[Extracted records]
= = = =
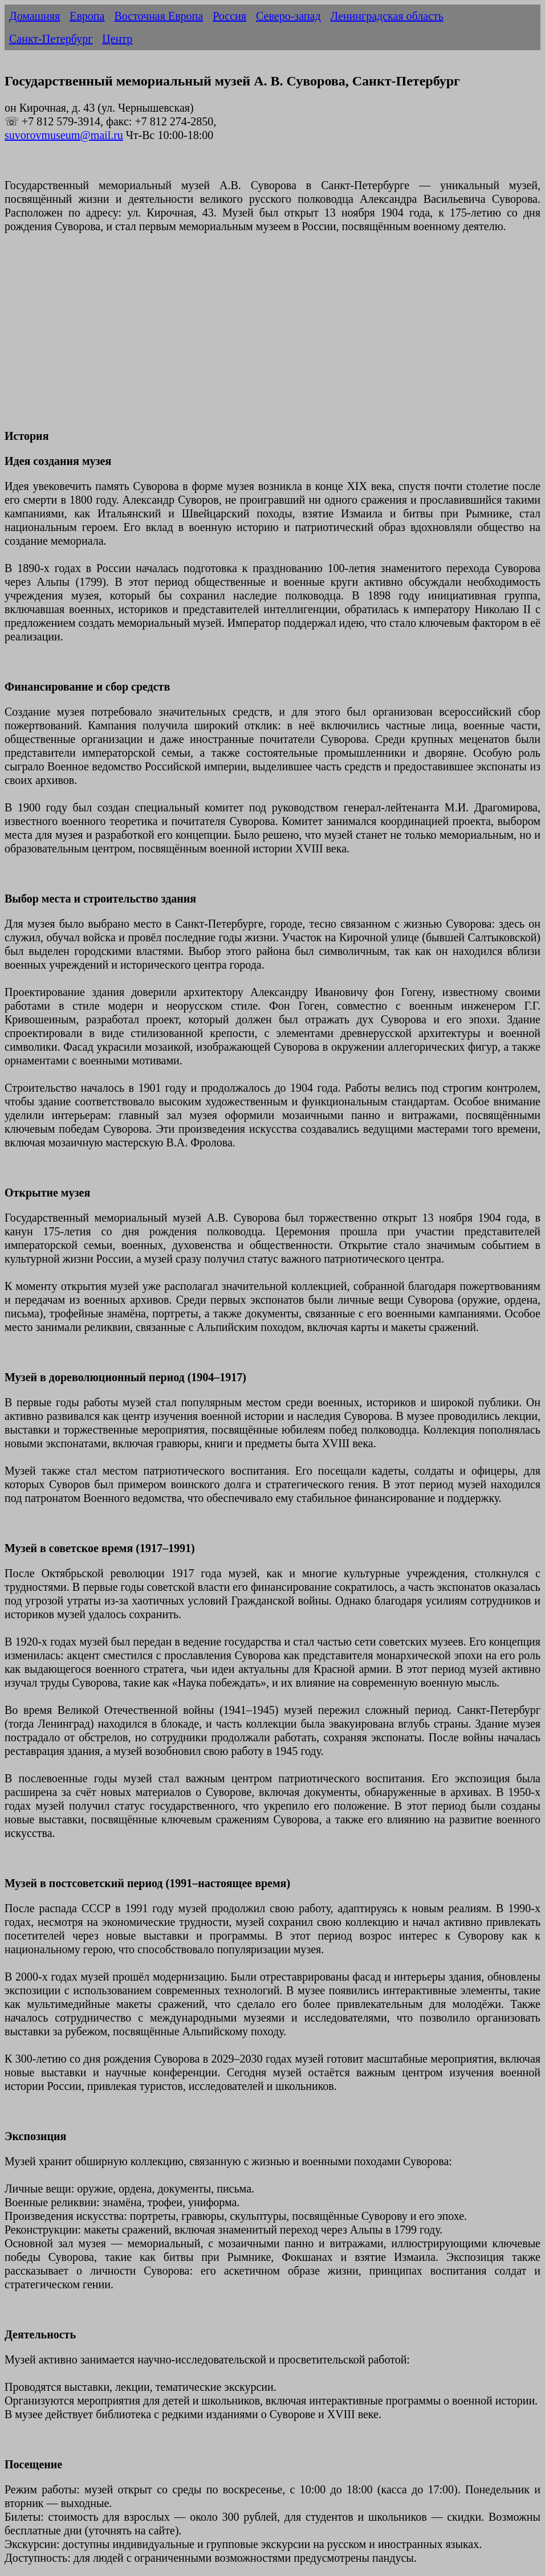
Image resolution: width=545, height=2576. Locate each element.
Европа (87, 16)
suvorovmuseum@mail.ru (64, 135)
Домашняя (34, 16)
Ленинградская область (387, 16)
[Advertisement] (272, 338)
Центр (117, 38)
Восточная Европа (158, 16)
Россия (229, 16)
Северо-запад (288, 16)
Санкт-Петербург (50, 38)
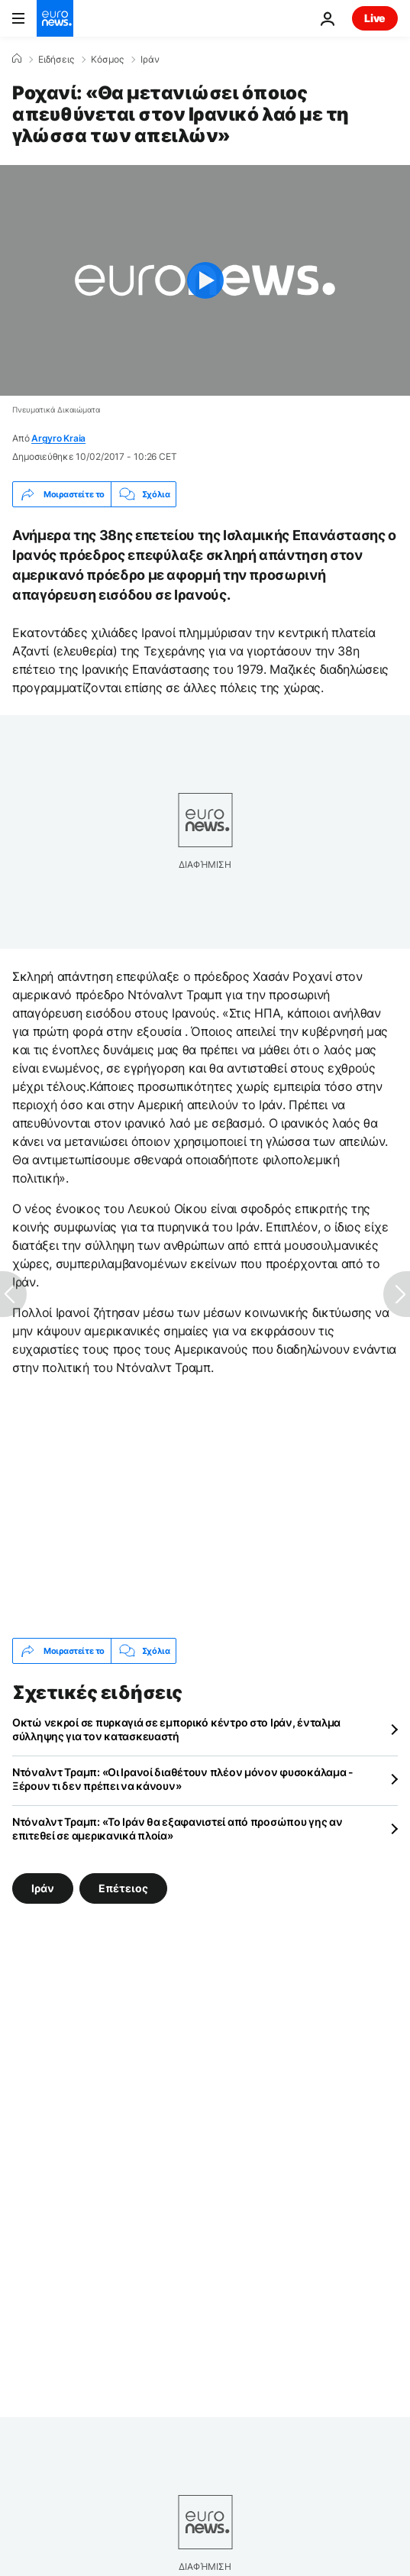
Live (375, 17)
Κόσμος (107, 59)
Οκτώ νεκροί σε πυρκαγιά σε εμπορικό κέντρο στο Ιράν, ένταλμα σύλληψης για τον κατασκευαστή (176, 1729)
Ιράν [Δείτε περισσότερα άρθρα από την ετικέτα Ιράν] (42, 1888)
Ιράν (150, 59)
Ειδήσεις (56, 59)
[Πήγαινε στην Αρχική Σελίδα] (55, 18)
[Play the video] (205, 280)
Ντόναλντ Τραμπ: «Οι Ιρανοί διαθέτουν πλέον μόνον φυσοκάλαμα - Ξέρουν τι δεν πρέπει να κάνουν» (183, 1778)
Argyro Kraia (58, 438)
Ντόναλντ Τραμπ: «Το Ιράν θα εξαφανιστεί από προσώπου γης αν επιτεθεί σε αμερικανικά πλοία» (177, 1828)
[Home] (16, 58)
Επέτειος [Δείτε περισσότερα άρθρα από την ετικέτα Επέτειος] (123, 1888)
= = = =
Exercise: Lines containing the word "περισσότερα" in the entries above should be counted, and only that number given.

Written solution: 2